In the United States and Korea, rodents (e.g., the white-footed mouse [Peromyscus leucopus]) and white-tailed deer (Odocoileus virginianus) are reservoirs of Ehrlichia and Anaplasma spp. (9, 12, 35, 51, 53). In Europe, several rodent species are implicated as natural reservoirs for Ehrlichia and Anaplasma spp. (38). Additionally, Ehrlichia spp. have been isolated from wild mice in Japan (25).

The examination of ticks for tick-borne pathogens by molecular tools such as PCR is commonly used for collecting and assessing data regarding the prevalence of these agents. Although no cases of human anaplasmosis (formerly called human granulocytic ehrlichiosis [HGE]) or human monocytic ehrlichiosis have been reported, seroepidemiological findings suggest the presence of human monocytic ehrlichiosis and HGE agents in the Republic of Korea (ROK) (18, 40). In 2000, the first suspected case of Ehrlichia chaffeensis was reported for an active-duty American soldier stationed in the ROK (43). Subsequently, Heo et al. (18) identified antibodies against E. chaffeensis and Anaplasma phagocytophilum among serum samples from patients with febrile illnesses of otherwise unknown etiology in the ROK by an indirect fluorescent antibody test and Western blotting. Recently, Rickettsia japonica was identified in Haemaphysalis longicornis ticks by PCR (29). Antibodies against R. japonica were also detected by an indirect fluorescent antibody test in human patients with acute febrile illness in the ROK (24). We previously reported molecular evidence of the presence of E. chaffeensis and A. phagocytophilum by using genus-specific TaqMan PCR and a species-specific PCR with ticks collected from animals and grass vegetation in the ROK (27) and gave preliminary reports of other tick-borne pathogens, including Anaplasma platys, Ehrlichia ewingii, Ehrlichia canis, and Ehrlichia muris. In 2005, Lee et al. (30) identified E. chaffeensis in H. longicornis ticks from the ROK by PCR. Also, Kim et al. (26) reported the detection of Bartonella species in ticks, mites, and small mammals in Korea. However, the prevalence of tick-borne pathogens, including Rickettsia rickettsii and R. japonica, has yet to be determined by molecular methods.

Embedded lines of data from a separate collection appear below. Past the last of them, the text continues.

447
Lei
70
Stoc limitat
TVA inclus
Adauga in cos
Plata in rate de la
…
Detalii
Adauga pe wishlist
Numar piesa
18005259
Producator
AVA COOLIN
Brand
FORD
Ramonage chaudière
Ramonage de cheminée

Recently, advanced molecular techniques such as TaqMan PCR became widely used as rapid and effective tools for the detection and identification of tick-borne pathogens in arthropods, including ticks (19, 27, 31, 41). This study was therefore undertaken to investigate the prevalence of tick-borne pathogens in small mammals and various tick species from the ROK. Conventional and TaqMan PCR assays were applied for rapid screening of ticks for detection of selected pathogens, followed by specific identification of the pathogens using species-specific and genus-specific primers. Using these approaches, we report herein the infection rates for A. phagocytophilum, A. platys, E. chaffeensis, E. ewingii, and Rickettsia spp. in ticks as well as wild-collected small mammals.

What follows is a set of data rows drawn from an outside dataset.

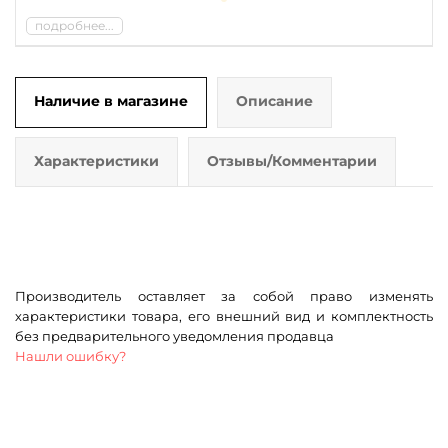
подробнее...
Наличие в магазине
Описание
Характеристики
Отзывы/Комментарии
Производитель оставляет за собой право изменять
характеристики товара, его внешний вид и комплектность
без предварительного уведомления продавца
Нашли ошибку?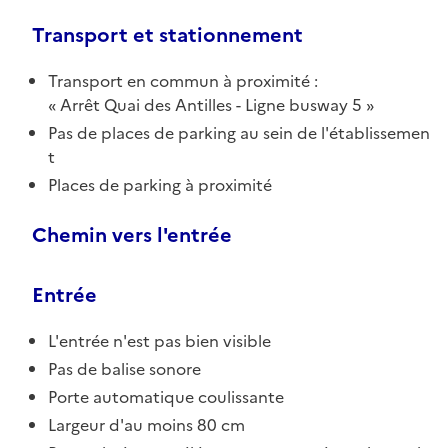
Transport et stationnement
Transport en commun à proximité :
Arrêt Quai des Antilles - Ligne busway 5
Pas de places de parking au sein de l'établissemen
t
Places de parking à proximité
Chemin vers l'entrée
Entrée
L'entrée n'est pas bien visible
Pas de balise sonore
Porte automatique coulissante
Largeur d'au moins 80 cm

The purpose of the present study is to provide a disease risk assessment for various tick-borne pathogens, including Ehrlichia, Anaplasma, Borrelia, and Rickettsia spp., for humans and animals based on their potential exposure to ticks and tick-borne disease pathogens in field environments.

MATERIALS AND METHODS

Sample collection.

Ticks were collected by dragging and flagging grass vegetation with a 1 m-by-1 m cotton cloth and removing attached ticks from various species of live wild rodents and insectivores that were trapped near the demilitarized zone (DMZ) and other U.S. military installations in the ROK. During 2001 through 2003, a total of 3,135 ticks were collected from wild rodents (297 ticks) and grass vegetation (2,838 ticks) at 19 sites near or at U.S. military installations and training sites in the ROK. Based on microscopic examination, ticks were identified to the species level and classified morphologically into various developmental stages (54). Subsequently, different species of ticks were pooled by species and stage of development (larvae and nymphs) into 1,638 sample pools (1 to 27 ticks per sample pool; pools included ticks from wild rodents [40 sample pools] and those from grass vegetation [1,638 sample pools]) and stored at −70°C in 1.5-ml microcentrifuge tubes until assayed. Ninety-four mites were collected from wild-caught rodents and insectivores and pooled into 21 samples (four or five mites/sample pool).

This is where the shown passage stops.